Whilst some variations, such as pay rises or promotions, are not typically contentious, other variations often are. An example would include where a reduction in working time is proposed from a five-day to a three-day week in an effort to avoid redundancies. Employers proposing such variations must ensure they follow the correct procedure to ensure such changes are legally binding and implemented correctly.
Firstly, the employer should check whether the employment contract contains an express variation clause. Where it does, they should then ask:
- does that variation clause allow for the proposed change?
The inclusion of a variation clause does not give an employer an unfettered right to impose any changes and any ambiguity in a variation clause will be construed against the employer. In addition, where the variation clause contains general wording, usually this allows for minor amendments to be made that do not cause the employee any detriment, and do not assist where an employer is seeking more significant changes. In such circumstances the employer can only achieve the variation by three means:
- by express agreement to the new terms (either from the employee directly or through collective agreement); or
- unilaterally imposing the change and then using the employee’s conduct (i.e. continuing to work under the new conditions for a reasonable period and raising no objection to the new terms) to establish implied agreement to the new terms; or
- terminating the existing contract of employment and then offering continued employment on the new terms.
Which method is more appropriate will depend, of course, on the change being proposed but also on how employers present and ’sell’ the change to their employees.
Which ever route is chosen, it will not be totally risk-free. For example, if a pay reduction is unilaterally imposed there may still be a claim, despite the employee’s continued working, that they are working under protest and that the employer has breached their contract.
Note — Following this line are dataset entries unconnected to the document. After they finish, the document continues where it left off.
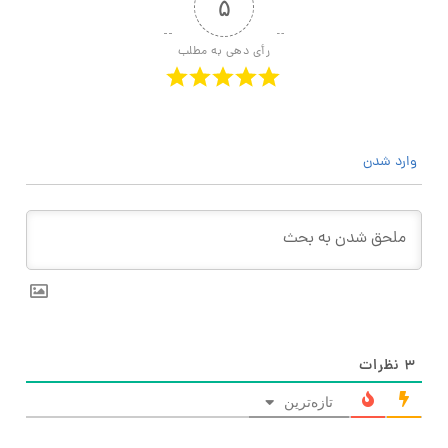
۵
رأی دهی به مطلب
وارد شدن
۳
نظرات
تازه‌ترین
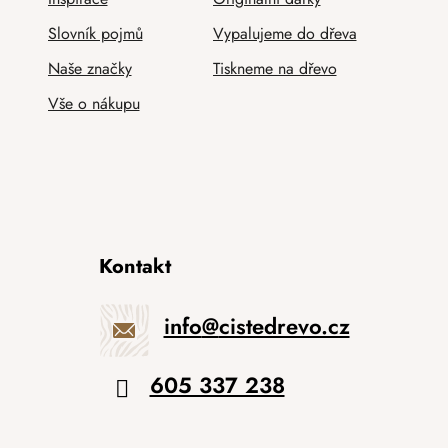
Slovník pojmů
Vypalujeme do dřeva
Naše značky
Tiskneme na dřevo
Vše o nákupu
Kontakt
info
@
cistedrevo.cz
605 337 238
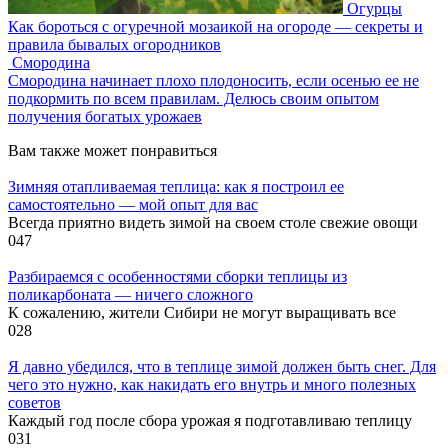
Огурцы
Как бороться с огуречной мозаикой на огороде — секреты и
правила бывалых огородников
Смородина
Смородина начинает плохо плодоносить, если осенью ее не
подкормить по всем правилам. Делюсь своим опытом
получения богатых урожаев
Вам также может понравиться
Зимняя отапливаемая теплица: как я построил ее
самостоятельно — мой опыт для вас
Всегда приятно видеть зимой на своем столе свежие овощи
0
47
Разбираемся с особенностями сборки теплицы из
поликарбоната — ничего сложного
К сожалению, жители Сибири не могут выращивать все
0
28
Я давно убедился, что в теплице зимой должен быть снег. Для
чего это нужно, как накидать его внутрь и много полезных
советов
Каждый год после сбора урожая я подготавливаю теплицу
0
31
A claim for constructive dismissal could follow. Alternatively, the employee may simply refuse to work under the new terms.
In addition, if terminating the existing contract and re-engaging on new terms, the employer must ensure the following, to avoid claims for unfair and wrongful dismissal:
- the correct notice period is given;
- there is a fair reason for the dismissal; and
- it was reasonable for the employer to dismiss the employee following a failure to reach an agreement to the variation(s).
Notice periods
Employers must ensure that they comply with their notice period obligations. Statute implies minimum notice periods into every contract of employment. These state that:
- where an employee is employed continuously for at least one month but less than two years they are entitled to a minimum notice period of one week; and
- employees with two years’ continuous employment or more are entitled to one week’s notice for each complete year, up to a maximum of 12 weeks’ notice after 12 years.
An employer cannot agree in the contract to give less than the statutory minimum. Longer notice period however can be agreed and employers should consider whether that is appropriate. In addition, employers should consider whether to include a payment in lieu of notice (PILON) provision. Failure to provide the correct notice (or, if applicable, correctly comply with a PILON clause) may result in a costly wrongful dismissal claim. Where a contract is silent on notice the courts may imply a reasonable period, which could be up to six months for a director.
Summary of key points
- DO make the contract clear and ensure minimum terms are covered.
- DO identify whether additional terms are required i.e. a confidentiality clause. intellectual property clause, non-compete on termination clause etc.
- DO consider whether a payment in lieu clause is required.
- DO be aware of the options where a variation to an employee’s terms is proposed – consider which method is most appropriate in the circumstances.
- DON’T restrict flexibility – include a variation clause.
- DON’T forget to check the employee’s entitlement to notice.
- DON’T assume an employee’s rights are only contained in their contract - employees have numerous implied rights.